* **DIRECTIONS**: Once you reach the line holding "December 5, 2024 @ 1:00 pm", write out that line and every later one exactly, ending with the last line of the data; write nothing else.

* **EXTRACTED MATERIAL**:
--- START ---

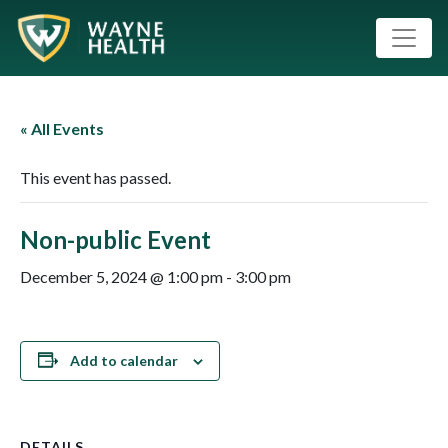
« All Events
This event has passed.
Non-public Event
December 5, 2024 @ 1:00 pm
-
3:00 pm
Add to calendar
DETAILS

--- END ---

* **TASK RESPONSE**:
December 5, 2024 @ 1:00 pm
-
3:00 pm
Add to calendar
DETAILS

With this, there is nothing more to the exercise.